At Excel High School, in South Boston, teachers do not just prepare students academically for the SAT; they take them on practice walks to the building where the SAT will be given so they won’t get lost on the day of the test.As a community college professor, I see first hand the challenges of students who've not been considered "college material," or those without a family background of educational attainment.
In Chattanooga, Tenn., the schools have abolished their multitrack curriculum, which pointed only a fraction of students toward college. Every student is now on a college track.
And in the Washington suburb of Prince George’s County, Md., the school district is arranging college tours for students as early as seventh grade, and adding eight core Advanced Placement classes to every high school, including some schools that had none.
Those efforts, and others across the country, reflect a growing sense of urgency among educators that the primary goal of many large high schools serving low-income and urban populations — to move students toward graduation — is no longer enough. Now, educators say, even as they struggle to lift dismal high school graduation rates, they must also prepare the students for college, or some form of post-secondary school training, with the skills to succeed.
In affluent suburbs, where college admission is an obsession, some educators worry that high schools, with their rigorous college preparatory curriculums, have become too academically demanding in recent years.
By contrast, many urban and low-income districts, which also serve many immigrants, are experimenting with ways to teach more than the basic skills so that their students can not only get to college, but earn college degrees. Some states have begun to strengthen their graduation requirements....
Although federal studies show that most students yearn for a college degree, each year tens of thousands will not even make it through high school. In New York City, for example, roughly half the students complete high school though the new small high schools have shown substantial improvement in graduation rates.

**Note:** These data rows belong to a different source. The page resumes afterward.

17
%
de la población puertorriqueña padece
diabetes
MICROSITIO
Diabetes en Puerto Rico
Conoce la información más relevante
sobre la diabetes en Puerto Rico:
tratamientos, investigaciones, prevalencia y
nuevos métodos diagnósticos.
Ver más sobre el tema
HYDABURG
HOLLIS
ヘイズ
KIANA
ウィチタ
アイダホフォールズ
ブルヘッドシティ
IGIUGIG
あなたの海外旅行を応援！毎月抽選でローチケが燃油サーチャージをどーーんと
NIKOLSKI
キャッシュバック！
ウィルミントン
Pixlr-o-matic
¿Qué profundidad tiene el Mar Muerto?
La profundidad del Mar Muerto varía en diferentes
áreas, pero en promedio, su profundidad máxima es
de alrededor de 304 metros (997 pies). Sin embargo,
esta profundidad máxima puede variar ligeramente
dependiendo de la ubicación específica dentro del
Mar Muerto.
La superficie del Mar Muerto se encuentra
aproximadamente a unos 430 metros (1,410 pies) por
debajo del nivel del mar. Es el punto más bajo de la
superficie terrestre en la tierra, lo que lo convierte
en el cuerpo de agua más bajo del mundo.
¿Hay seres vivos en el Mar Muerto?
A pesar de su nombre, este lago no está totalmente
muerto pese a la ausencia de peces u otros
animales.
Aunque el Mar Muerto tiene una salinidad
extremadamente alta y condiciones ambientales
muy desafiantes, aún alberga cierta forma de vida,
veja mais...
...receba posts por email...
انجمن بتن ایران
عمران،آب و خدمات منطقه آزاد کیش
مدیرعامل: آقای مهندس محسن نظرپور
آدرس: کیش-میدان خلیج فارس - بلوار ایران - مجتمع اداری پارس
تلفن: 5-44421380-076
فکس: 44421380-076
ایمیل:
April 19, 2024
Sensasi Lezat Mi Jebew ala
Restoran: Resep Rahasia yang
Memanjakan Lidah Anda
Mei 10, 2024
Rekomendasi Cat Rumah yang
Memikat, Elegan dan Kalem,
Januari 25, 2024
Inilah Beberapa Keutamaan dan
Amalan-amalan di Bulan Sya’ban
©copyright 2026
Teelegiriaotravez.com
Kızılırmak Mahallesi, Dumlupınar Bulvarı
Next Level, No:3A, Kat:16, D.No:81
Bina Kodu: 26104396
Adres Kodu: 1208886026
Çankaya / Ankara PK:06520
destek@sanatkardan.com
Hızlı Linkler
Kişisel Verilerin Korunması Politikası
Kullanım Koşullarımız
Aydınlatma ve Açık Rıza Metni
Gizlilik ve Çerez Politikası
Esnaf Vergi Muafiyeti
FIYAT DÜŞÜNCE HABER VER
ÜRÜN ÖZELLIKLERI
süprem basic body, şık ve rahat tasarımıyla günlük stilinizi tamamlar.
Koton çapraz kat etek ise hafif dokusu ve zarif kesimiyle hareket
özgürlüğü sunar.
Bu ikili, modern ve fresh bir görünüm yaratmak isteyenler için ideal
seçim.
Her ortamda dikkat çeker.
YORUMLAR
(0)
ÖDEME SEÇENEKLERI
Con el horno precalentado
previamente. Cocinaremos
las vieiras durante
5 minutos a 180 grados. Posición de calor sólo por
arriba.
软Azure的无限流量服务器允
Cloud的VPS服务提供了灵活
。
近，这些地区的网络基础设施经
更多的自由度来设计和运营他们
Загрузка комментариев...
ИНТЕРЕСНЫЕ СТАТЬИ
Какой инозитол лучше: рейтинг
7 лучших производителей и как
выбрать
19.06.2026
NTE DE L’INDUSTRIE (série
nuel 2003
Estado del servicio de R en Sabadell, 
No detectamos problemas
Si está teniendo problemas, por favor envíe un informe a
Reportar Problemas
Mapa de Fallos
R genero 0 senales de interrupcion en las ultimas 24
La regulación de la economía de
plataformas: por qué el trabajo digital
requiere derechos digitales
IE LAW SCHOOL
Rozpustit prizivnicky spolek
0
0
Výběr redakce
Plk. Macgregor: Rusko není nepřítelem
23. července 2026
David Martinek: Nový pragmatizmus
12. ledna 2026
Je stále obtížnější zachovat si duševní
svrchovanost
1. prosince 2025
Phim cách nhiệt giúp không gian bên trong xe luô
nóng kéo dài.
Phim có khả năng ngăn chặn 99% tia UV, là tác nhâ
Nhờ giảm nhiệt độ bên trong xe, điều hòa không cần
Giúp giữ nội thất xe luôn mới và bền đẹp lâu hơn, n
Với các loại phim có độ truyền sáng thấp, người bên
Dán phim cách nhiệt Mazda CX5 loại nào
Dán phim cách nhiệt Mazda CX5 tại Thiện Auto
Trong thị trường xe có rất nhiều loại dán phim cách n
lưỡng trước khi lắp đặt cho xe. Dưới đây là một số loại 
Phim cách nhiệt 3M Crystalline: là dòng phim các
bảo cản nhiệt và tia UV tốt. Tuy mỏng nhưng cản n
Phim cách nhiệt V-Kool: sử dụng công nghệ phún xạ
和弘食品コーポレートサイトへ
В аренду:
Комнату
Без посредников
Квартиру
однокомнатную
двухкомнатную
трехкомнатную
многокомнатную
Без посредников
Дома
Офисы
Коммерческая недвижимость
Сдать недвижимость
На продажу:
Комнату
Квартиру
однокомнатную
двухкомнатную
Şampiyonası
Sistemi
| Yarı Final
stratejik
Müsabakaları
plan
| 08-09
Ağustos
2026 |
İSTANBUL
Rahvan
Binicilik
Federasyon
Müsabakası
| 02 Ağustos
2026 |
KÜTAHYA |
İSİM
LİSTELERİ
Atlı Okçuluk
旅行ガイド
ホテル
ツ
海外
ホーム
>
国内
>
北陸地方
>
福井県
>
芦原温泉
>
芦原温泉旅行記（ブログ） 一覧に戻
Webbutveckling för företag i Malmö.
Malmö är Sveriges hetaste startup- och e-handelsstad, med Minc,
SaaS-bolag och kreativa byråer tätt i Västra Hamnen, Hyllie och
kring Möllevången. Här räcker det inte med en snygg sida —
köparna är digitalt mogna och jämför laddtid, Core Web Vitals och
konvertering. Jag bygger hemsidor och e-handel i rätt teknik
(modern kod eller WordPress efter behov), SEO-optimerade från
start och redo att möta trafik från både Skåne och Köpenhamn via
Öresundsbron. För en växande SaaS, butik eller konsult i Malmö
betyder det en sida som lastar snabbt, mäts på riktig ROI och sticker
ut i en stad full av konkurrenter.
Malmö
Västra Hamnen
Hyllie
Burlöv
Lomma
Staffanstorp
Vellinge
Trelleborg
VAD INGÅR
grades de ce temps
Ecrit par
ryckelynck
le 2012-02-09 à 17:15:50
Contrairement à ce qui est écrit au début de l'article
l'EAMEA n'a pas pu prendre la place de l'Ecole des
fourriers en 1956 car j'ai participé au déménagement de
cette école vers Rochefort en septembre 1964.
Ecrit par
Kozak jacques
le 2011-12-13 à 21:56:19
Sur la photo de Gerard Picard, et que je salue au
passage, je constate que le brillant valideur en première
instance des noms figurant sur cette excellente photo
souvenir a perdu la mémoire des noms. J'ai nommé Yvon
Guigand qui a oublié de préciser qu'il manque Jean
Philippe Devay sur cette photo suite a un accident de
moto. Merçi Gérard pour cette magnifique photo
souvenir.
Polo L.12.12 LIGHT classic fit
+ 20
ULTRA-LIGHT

Of the 68 percent of high school students nationwide who go to college each year, about a third will need remedial courses, experts say. For various reasons, from financial to a lack of academic preparedness, thousands of low-income students drop out of college each year.
Fewer than 18 percent of African-Americans and just 11 percent of Hispanics earn a bachelor’s degree, compared with almost a third of whites, ages 25 to 29, experts say. Of families making less than $25,000 a year, 19 percent complete an associate degree or higher, compared with 76 percent of families earning $76,000 per year or more.
The innovations range from creating high schools that offer an opportunity to take college courses for credit, to devoting senior English classes to writing college application essays, and holding parties to celebrate students who complete them. New York City has a $10 million grant from the Carnegie Corporation to develop extensive college counseling and connections with higher education institutions at 70 small high schools and three redesigned large ones.
Although affluent suburban schools have been increasing academic rigor in recent years, many large urban schools have been organized around the same low academic expectations for nearly three decades, experts say. When these schools opened their doors about a hundred years ago, relatively few teenagers even went to high school, education historians say. Enrollment in high school was not universal until the end of the 1950s.
By the 1970s, academic standards were being lowered to make it easier to move large numbers students of different abilities toward the diploma that was considered sufficient education for most, the historians say.
Today, however, some states are putting in place more rigorous high school exit exams, and students understand that a diploma no longer provides entry to the middle class. Over the past two decades, the percentage of low-income students who say they want a four-year degree or higher has tripled, rising to 66.2 percent in 2002, from 19.4 percent in 1980, according to federal statistics. And parents are stoking their children’s hopes.
Still, I'm blown away when I read the reports on the crisis in high school graduation rates.
The Los Angeles Times had a troubling story last year on the urban high school crisis, "The Vanishing Class," which notes, "For many, the traditional U.S. education system is a dead end."